Nuova missione dei vertici del Fondo interbancario in Bce. Dopo l’incontro della scorsa settimana,domani i vertici del Fitd voleranno a Francoforte per un nuovo incontro con gli uomini della seconda divisione microprudenziale dell’Ssm guidata da Ramon Quintana e dal suo vice Paolo Corradino. Tema del meeting: alcuni chiarimenti tecnici e integrazioni relative al piano industriale su cui poggia il salvataggio di Carige, per cui il Fitd, in tandem con Ccb, ha messo sul tavolo 900 milioni di euro comprensivi di un bond subordinato da 200 milioni.

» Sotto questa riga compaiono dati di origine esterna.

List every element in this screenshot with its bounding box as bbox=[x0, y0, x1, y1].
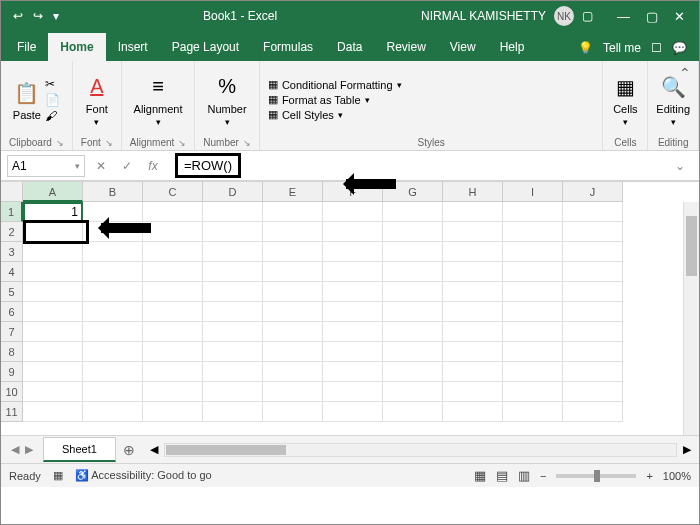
name-box[interactable]: A1 ▾ bbox=[7, 155, 85, 177]
row-header[interactable]: 8 bbox=[1, 342, 23, 362]
undo-icon[interactable]: ↩ bbox=[13, 9, 23, 23]
column-header[interactable]: E bbox=[263, 182, 323, 202]
cell[interactable] bbox=[503, 222, 563, 242]
cell[interactable] bbox=[203, 222, 263, 242]
cell[interactable] bbox=[563, 242, 623, 262]
cell[interactable] bbox=[263, 302, 323, 322]
cell[interactable] bbox=[203, 322, 263, 342]
cell[interactable] bbox=[383, 402, 443, 422]
cut-icon[interactable]: ✂ bbox=[45, 77, 60, 91]
cell[interactable] bbox=[323, 402, 383, 422]
enter-formula-icon[interactable]: ✓ bbox=[117, 159, 137, 173]
copy-icon[interactable]: 📄 bbox=[45, 93, 60, 107]
cell[interactable] bbox=[443, 262, 503, 282]
select-all-corner[interactable] bbox=[1, 182, 23, 202]
cell[interactable] bbox=[203, 262, 263, 282]
redo-icon[interactable]: ↪ bbox=[33, 9, 43, 23]
cell[interactable] bbox=[443, 322, 503, 342]
cell[interactable] bbox=[563, 342, 623, 362]
cell[interactable] bbox=[503, 202, 563, 222]
cell[interactable] bbox=[263, 262, 323, 282]
normal-view-icon[interactable]: ▦ bbox=[474, 468, 486, 483]
cell[interactable] bbox=[563, 382, 623, 402]
cell[interactable] bbox=[503, 402, 563, 422]
cell[interactable] bbox=[203, 202, 263, 222]
row-header[interactable]: 5 bbox=[1, 282, 23, 302]
cell[interactable] bbox=[263, 282, 323, 302]
cell[interactable] bbox=[263, 222, 323, 242]
cell[interactable] bbox=[83, 382, 143, 402]
tab-insert[interactable]: Insert bbox=[106, 33, 160, 61]
format-as-table-button[interactable]: ▦Format as Table ▾ bbox=[268, 93, 402, 106]
cell[interactable] bbox=[323, 202, 383, 222]
cell[interactable] bbox=[443, 302, 503, 322]
cell[interactable] bbox=[263, 322, 323, 342]
expand-formula-bar-icon[interactable]: ⌄ bbox=[675, 159, 685, 173]
cell[interactable] bbox=[503, 322, 563, 342]
restore-button[interactable]: ▢ bbox=[646, 9, 658, 24]
cell[interactable] bbox=[563, 262, 623, 282]
cell[interactable] bbox=[263, 382, 323, 402]
column-header[interactable]: H bbox=[443, 182, 503, 202]
cell[interactable] bbox=[383, 362, 443, 382]
row-header[interactable]: 10 bbox=[1, 382, 23, 402]
cell[interactable] bbox=[383, 222, 443, 242]
cell[interactable] bbox=[263, 362, 323, 382]
cell[interactable] bbox=[503, 242, 563, 262]
cell[interactable] bbox=[143, 262, 203, 282]
cell[interactable] bbox=[383, 322, 443, 342]
row-header[interactable]: 6 bbox=[1, 302, 23, 322]
cell[interactable] bbox=[83, 362, 143, 382]
user-avatar[interactable]: NK bbox=[554, 6, 574, 26]
tab-home[interactable]: Home bbox=[48, 33, 105, 61]
format-painter-icon[interactable]: 🖌 bbox=[45, 109, 60, 123]
sheet-nav-next-icon[interactable]: ▶ bbox=[25, 443, 33, 456]
cell[interactable] bbox=[23, 282, 83, 302]
minimize-button[interactable]: — bbox=[617, 9, 630, 24]
tab-file[interactable]: File bbox=[5, 33, 48, 61]
share-icon[interactable]: ☐ bbox=[651, 41, 662, 55]
cell[interactable] bbox=[563, 362, 623, 382]
cell[interactable] bbox=[443, 222, 503, 242]
tab-help[interactable]: Help bbox=[488, 33, 537, 61]
cell[interactable] bbox=[443, 342, 503, 362]
cell[interactable] bbox=[563, 302, 623, 322]
cell[interactable] bbox=[143, 402, 203, 422]
cell[interactable] bbox=[503, 362, 563, 382]
zoom-in-button[interactable]: + bbox=[646, 470, 652, 482]
cell[interactable] bbox=[563, 282, 623, 302]
font-launcher-icon[interactable]: ↘ bbox=[105, 138, 113, 148]
tell-me-input[interactable]: Tell me bbox=[603, 41, 641, 55]
column-header[interactable]: B bbox=[83, 182, 143, 202]
cell[interactable] bbox=[23, 222, 83, 242]
column-header[interactable]: A bbox=[23, 182, 83, 202]
column-header[interactable]: C bbox=[143, 182, 203, 202]
cell[interactable] bbox=[23, 382, 83, 402]
ribbon-display-icon[interactable]: ▢ bbox=[582, 9, 593, 23]
column-header[interactable]: G bbox=[383, 182, 443, 202]
cell[interactable] bbox=[143, 382, 203, 402]
cell[interactable] bbox=[563, 402, 623, 422]
cell[interactable] bbox=[563, 222, 623, 242]
cell[interactable] bbox=[383, 302, 443, 322]
cell[interactable] bbox=[143, 302, 203, 322]
column-header[interactable]: I bbox=[503, 182, 563, 202]
cell[interactable] bbox=[23, 402, 83, 422]
cell[interactable] bbox=[383, 282, 443, 302]
cell[interactable] bbox=[83, 262, 143, 282]
cell[interactable] bbox=[83, 282, 143, 302]
row-header[interactable]: 9 bbox=[1, 362, 23, 382]
cell[interactable] bbox=[83, 242, 143, 262]
cell[interactable] bbox=[203, 242, 263, 262]
zoom-out-button[interactable]: − bbox=[540, 470, 546, 482]
cell[interactable] bbox=[503, 282, 563, 302]
cell[interactable] bbox=[23, 322, 83, 342]
chevron-down-icon[interactable]: ▾ bbox=[75, 161, 80, 171]
cell[interactable] bbox=[23, 342, 83, 362]
row-header[interactable]: 4 bbox=[1, 262, 23, 282]
sheet-nav-prev-icon[interactable]: ◀ bbox=[11, 443, 19, 456]
cell[interactable] bbox=[23, 302, 83, 322]
tab-view[interactable]: View bbox=[438, 33, 488, 61]
alignment-launcher-icon[interactable]: ↘ bbox=[178, 138, 186, 148]
cell[interactable] bbox=[383, 342, 443, 362]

All’appuntamento chiesto dall’Ssm dovrebbero prendere parte i vertici del Fitd, rappresentati dal direttore generale Giuseppe Boccuzzi assistito dall’advisor Kpmg. E a quanto risulta a Il Sole 24 Ore da fonti di Vigilanza, servirà a mettere in chiaro alcuni aspetti che la Bce ritiene fondamentali per poi concedere l’autorizzazione a Fitd ad entrare nel capitale della banca. Bce, in particolare, intende avere chiarezza su quali possano essere tutti gli scenari sul tavolo. Incluso quello avverso, in cui Ccb non dovesse esercitare la call con cui – secondo gli accordi sottoscritti – può comprare la quota di controllo del Fitd con sconto del 47% rispetto a quanto pagato dal Fondo per rilevare le azioni Carige. Un’ipotesi di “scuola”, questa, che lo stesso Fitd – che sarà azionista di controllo ma per una soluzione “ponte” – ha scartato da subito non ritenendola plausibile, ribadendo così la solidità dell’architettura dell’intero piano. Ccb potrà esercitare la call all’acquisto in quattro finestre, ogni sei mesi, a partire da luglio 2020 e fino a dicembre 2021.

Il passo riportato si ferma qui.